To Minnesota, where the local censors have banned students from studying copies of To Kill a Mockingbird and The Adventures of Huckleberry Finn. Anyone reading either book will be “humiliated or marginalised” by the language therein. Yeah, they’re that good. Stick a ‘censored’ and ‘explicit lyrics’ label on them and watch the cool kids lap it up.
Duluth’s director of ‘curriculum and instruction’ Michael Cary says wants to “teach the same lessons” as To Kill a Mockingbird and Huckleberry Finn in other ways, perhaps with finger puppets and classrooms stuffed with cotton wool. Anti-racist texts, see, should contain no hint of the racism they’re satirising and destroying, in much the same way that books on World War 2 should feature no examples of anti-Jewish rhetoric, and histories of the US Civil War contain no violence and examples of ‘hate speech’. The past is the past.

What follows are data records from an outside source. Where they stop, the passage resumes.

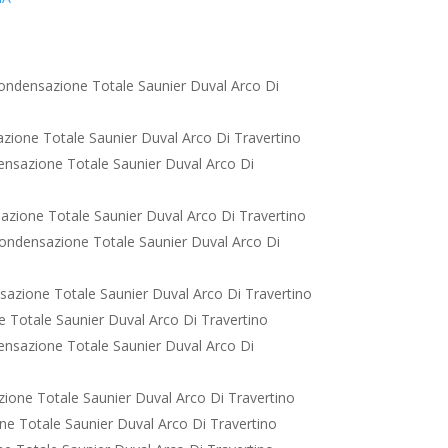
ondensazione Totale Saunier Duval Arco Di
ione Totale Saunier Duval Arco Di Travertino
nsazione Totale Saunier Duval Arco Di
zione Totale Saunier Duval Arco Di Travertino
ondensazione Totale Saunier Duval Arco Di
azione Totale Saunier Duval Arco Di Travertino
 Totale Saunier Duval Arco Di Travertino
nsazione Totale Saunier Duval Arco Di
ione Totale Saunier Duval Arco Di Travertino
e Totale Saunier Duval Arco Di Travertino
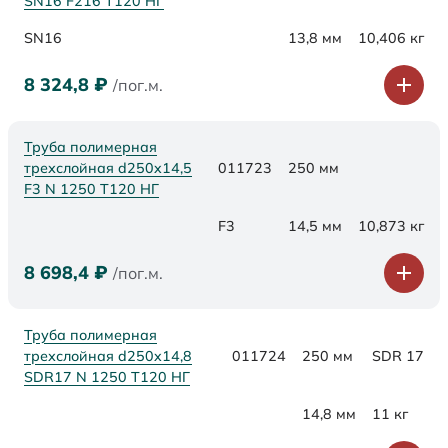
SN16 F216 Т120 НГ
SN16
13,8 мм
10,406 кг
8 324,8
₽
/пог.м.
Труба полимерная
трехслойная d250x14,5
011723
250 мм
F3 N 1250 Т120 НГ
F3
14,5 мм
10,873 кг
8 698,4
₽
/пог.м.
Труба полимерная
трехслойная d250x14,8
011724
250 мм
SDR 17
SDR17 N 1250 Т120 НГ
14,8 мм
11 кг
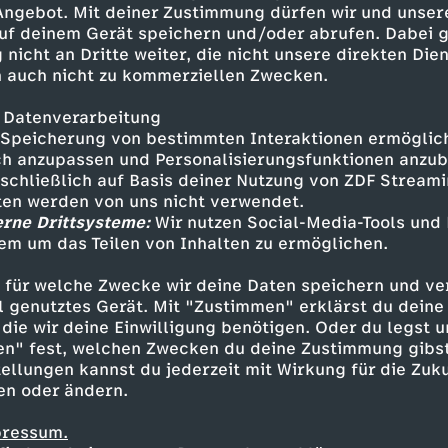
 Angebot. Mit deiner Zustimmung dürfen wir und unser
uf deinem Gerät speichern und/oder abrufen. Dabei 
 nicht an Dritte weiter, die nicht unsere direkten Dien
 auch nicht zu kommerziellen Zwecken.
 Datenverarbeitung
Speicherung von bestimmten Interaktionen ermöglicht
h anzupassen und Personalisierungsfunktionen anzub
sschließlich auf Basis deiner Nutzung von ZDF Stream
tten werden von uns nicht verwendet.
erne Drittsysteme:
Wir nutzen Social-Media-Tools und
em um das Teilen von Inhalten zu ermöglichen.
Inhalte entdecken
 für welche Zwecke wir deine Daten speichern und ver
gazin
informativ
phoenix vor ort
ell genutztes Gerät. Mit "Zustimmen" erklärst du dein
die wir deine Einwilligung benötigen. Oder du legst u
en" fest, welchen Zwecken du deine Zustimmung gibst
ellungen kannst du jederzeit mit Wirkung für die Zuku
en oder ändern.
pressum.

If history is not to be repeated it must be forgotten.
“We felt that we could still teach the same standards and expectations through other novels that didn’t require students to feel humiliated or marginalised by the use of racial slurs,” says Carey.
Oddly, this mollycoddling is supported by the National Association for the Advancement of Coloured People, whose regional president Stephan Witherspoon thinks the books are “just hurtful” and use “hurtful language that has oppressed the people for over 200 years”.
“It’s wrong,” he decrees. “There are a lot more authors out there with better literature that can do the same thing that does not degrade our people. I’m glad that they’re making the decision and it’s long overdue, like 20 years overdue. Let’s move forward and work together to make school work for all of our kids, not just some, all of them.”